No company is immune from challenges in the digital age. Even companies that do not make their money directly on the Internet or from Internet technologies are increasingly facing disruptions. As such, changes across entire companies are required. How the business world currently operates is being fundamentally called into question, leading to significant structural changes within more and more organizations.
Bringing about enterprise-wide change
Think tanks, which had been regarded as the creative centres of many companies for a long time, are simply not up to date in order to successfully face the transformations that the digital age calls for. The ideas that were being developed in these innovation centres did not usually manage to be put into practice. From the HR to the financial department, innovative ideas had to make it through several different departments of a company first, until barely anything was left of them.
Too many departments are busy trying to protect the status quo and are thus putting a brake on innovation. A holistic, enterprise-wide rethinking is therefore called for. However, for all departments to jointly work together towards the same goal on behalf of the entire company is much easier said than done.
Therein, it is not only a clear vision by the management team that is required. Rather, the management team must also develop a detailed plan of how this vision can be filled with life and how their own employees can get excited about the shared corporate goal. Innovative corporate thinking must therefore no longer be restricted to a single department within a company, but must determine all of the actions and thinking of all members of this organisation. Finding leaders who have internalised the absolute will for positive change at such a high level thus becomes another challenge for corporations.

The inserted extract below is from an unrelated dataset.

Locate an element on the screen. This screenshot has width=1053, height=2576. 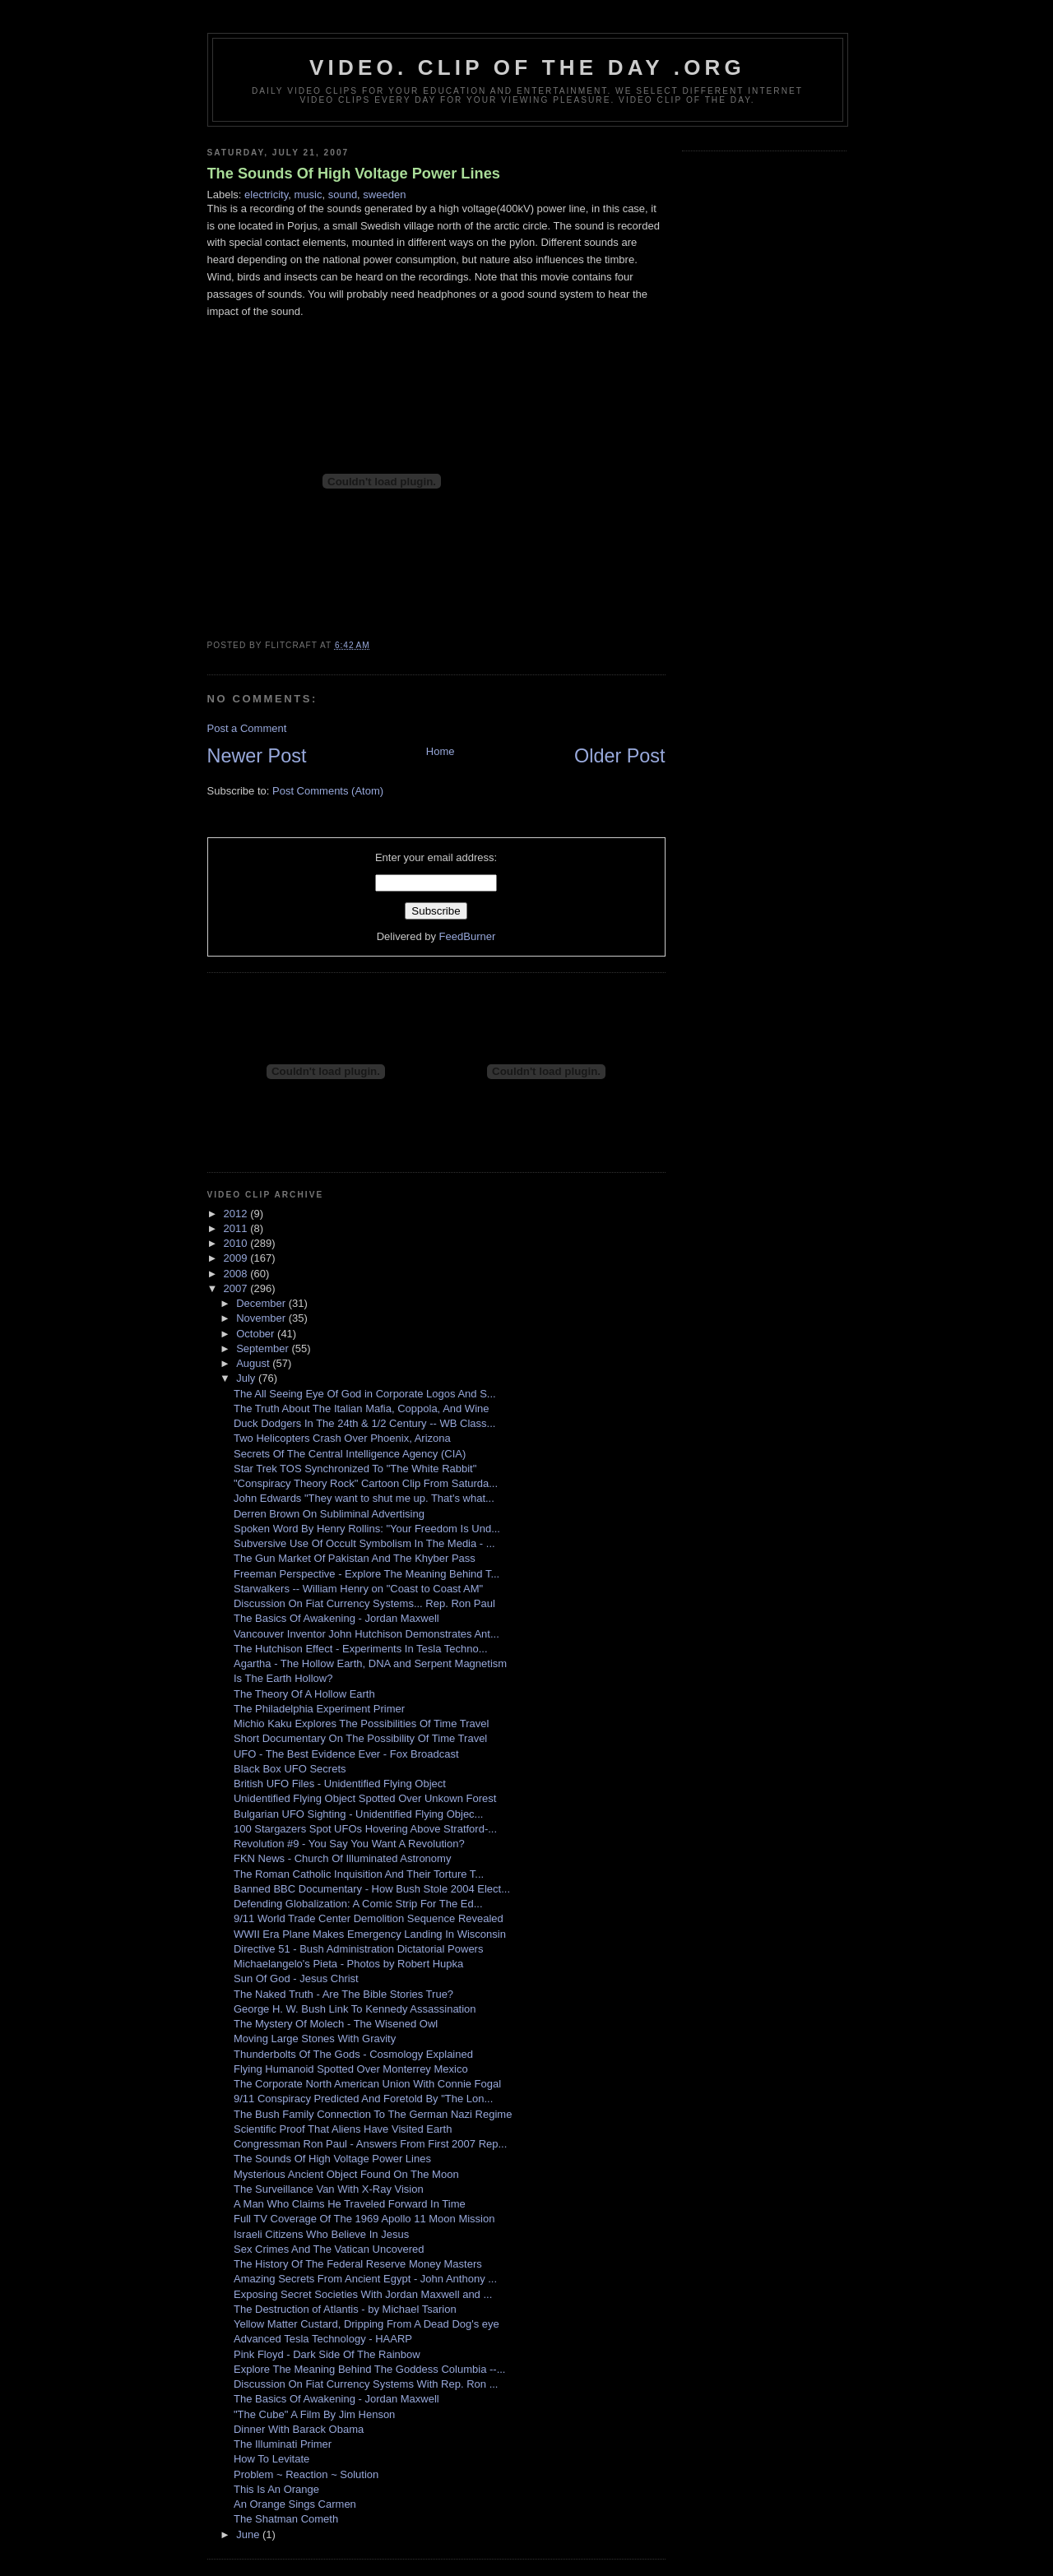
2012 is located at coordinates (237, 1213).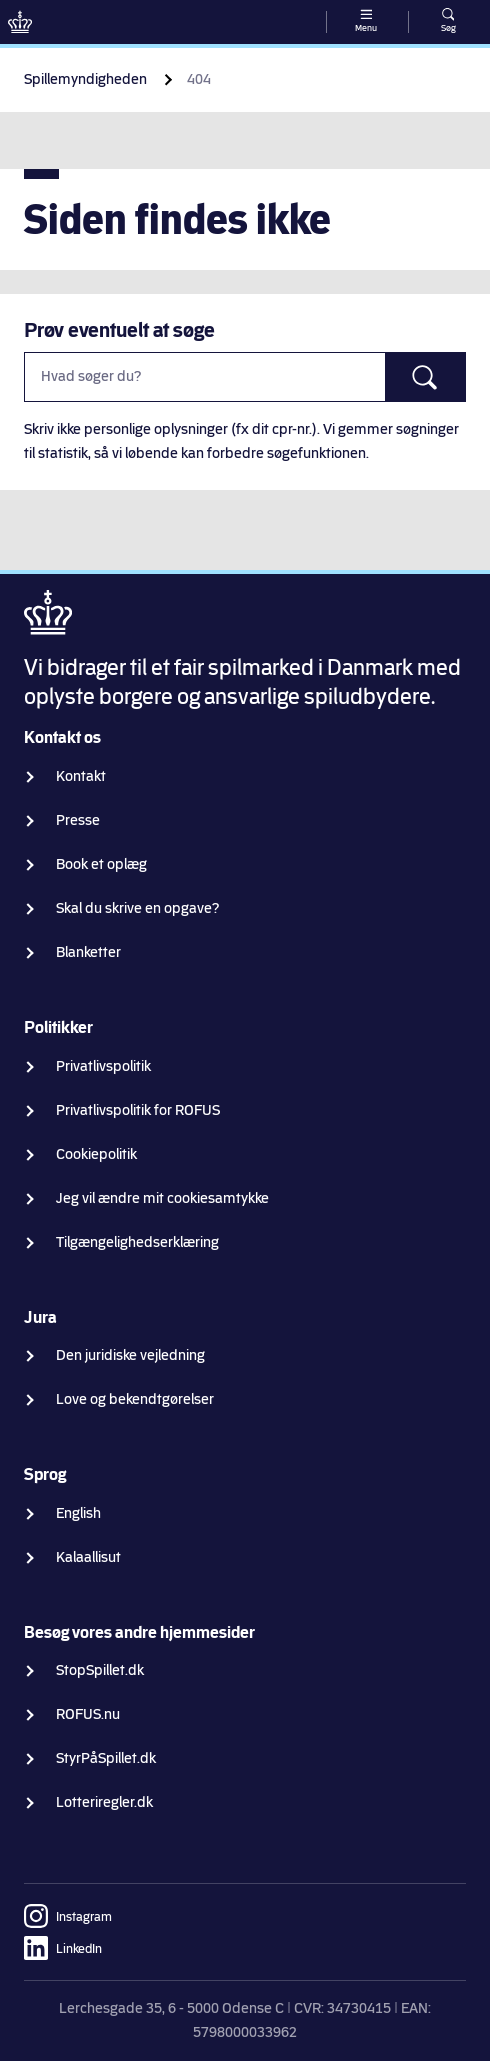 The width and height of the screenshot is (490, 2061). Describe the element at coordinates (137, 1242) in the screenshot. I see `Tilgængelighedserklæring` at that location.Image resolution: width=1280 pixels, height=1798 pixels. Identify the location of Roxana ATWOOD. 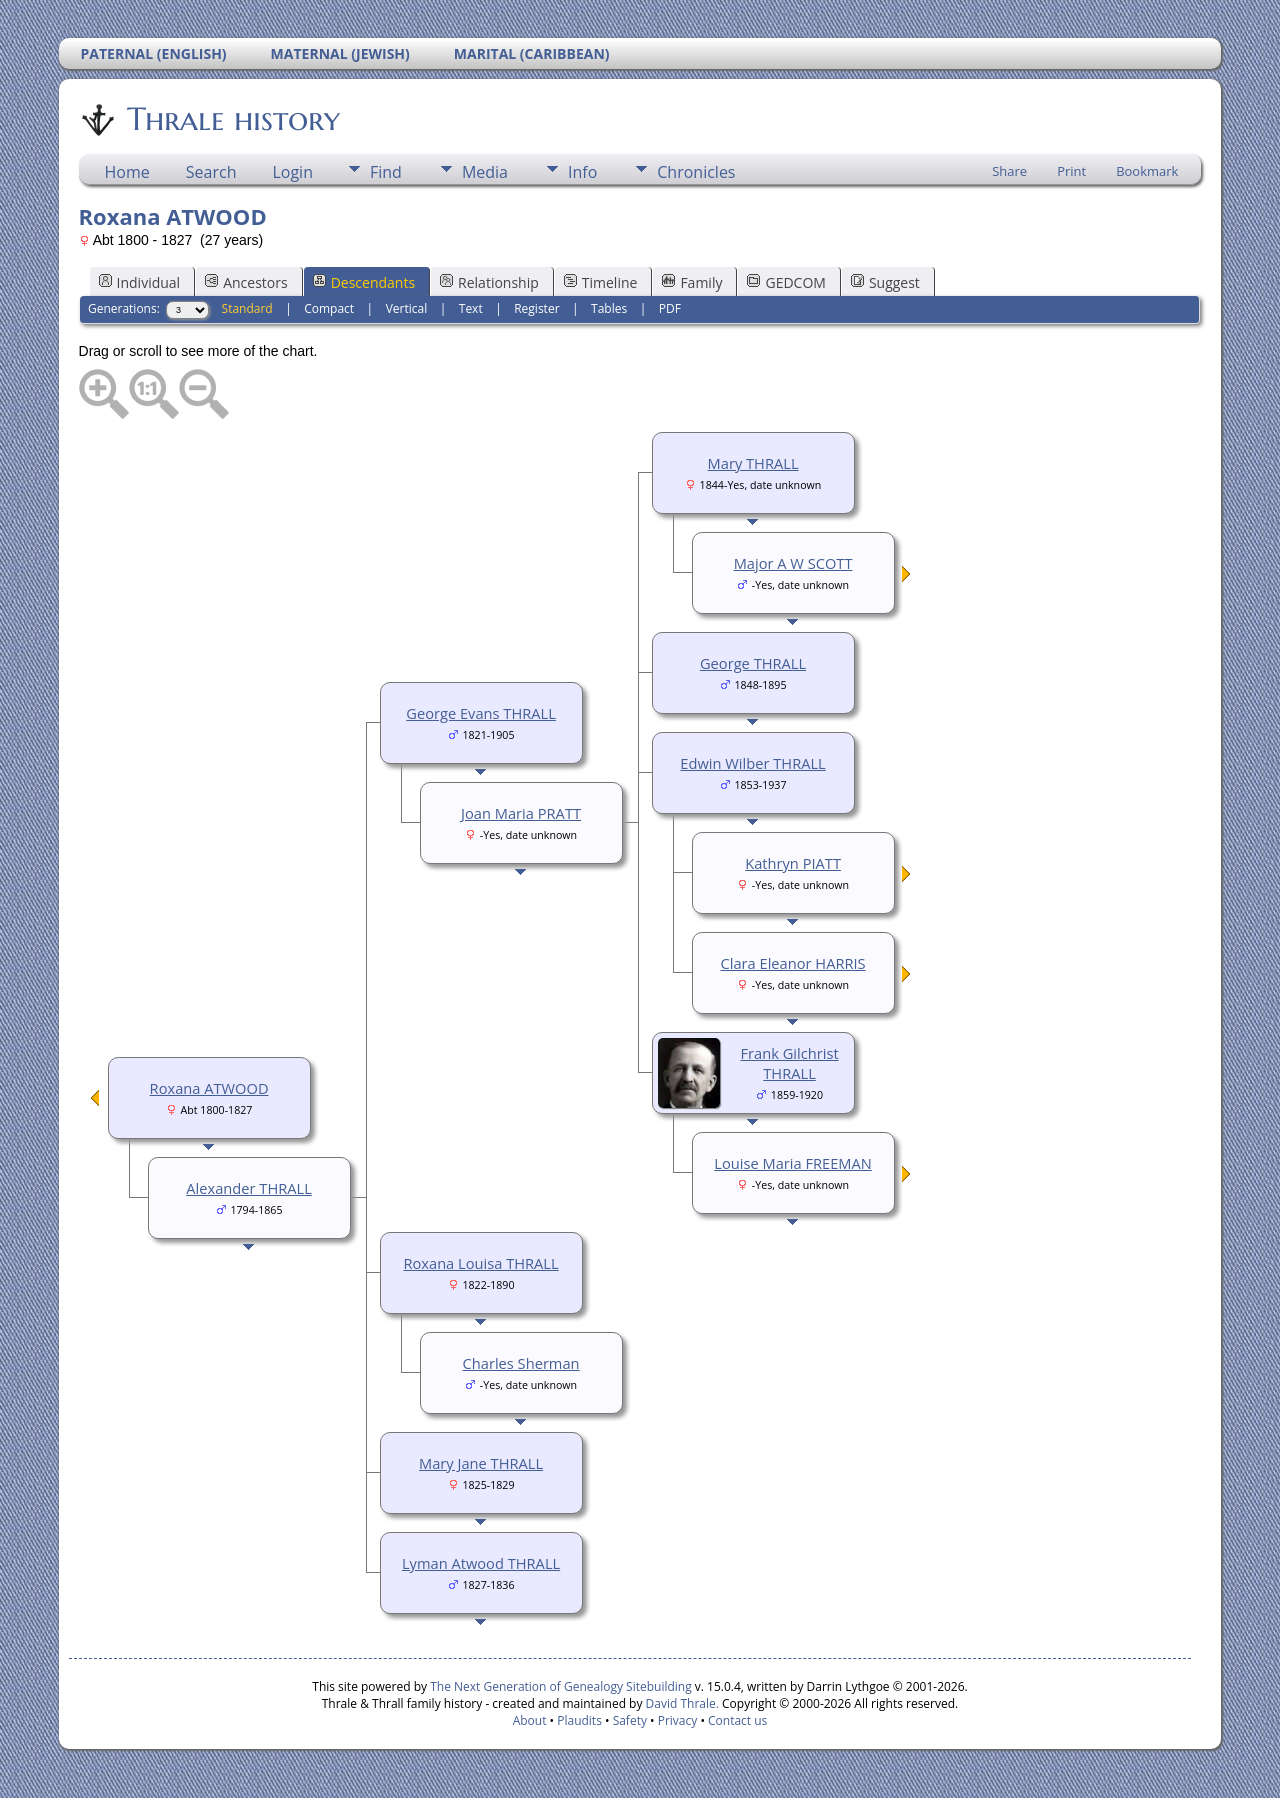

Managers and employees must rethink how they are operating
The digital age thus demands entirely new skills from the executives themselves. While efficiency was one of the most important assets in the past, the innovative capacity of companies is now in the foreground. Otherwise, companies from many industries will simply fall by the wayside.
The best example of this is the auto industry. Car sharing is becoming the new trend. Fewer and fewer consumers own a car and it is expected that the cars of the next generation will even be able to drive own their own in the future. Anyone that continues to work on developing the most efficient production methods for manufacturing existing car models has already lost the race and is simply missing the point. It is rather all about completely reinventing this industry to keep up with the changed consumer behaviour.
Accordingly, corporate cultures of the future will be influenced by collaboration rather than fixed hierarchies. Executives are particularly in demand in regards to their social skills, since not only the employee, but customer relations are of enormous importance. Technology must be used in a completely new way, wherefore employees require more freedom in this regard – so that they can experiment with new technologies and make mistakes.
People are thus in the foreground in the digital age. It ultimately is not just about getting one’s own customers more and more on board, identifying their needs more accurately and meeting them. Instead, executives will also be faced with the fears of their employees given the many changes of the digital age. Both senior management and employees must learn new ways in order to jointly develop sustainable business models and to implement change even as an old-established company.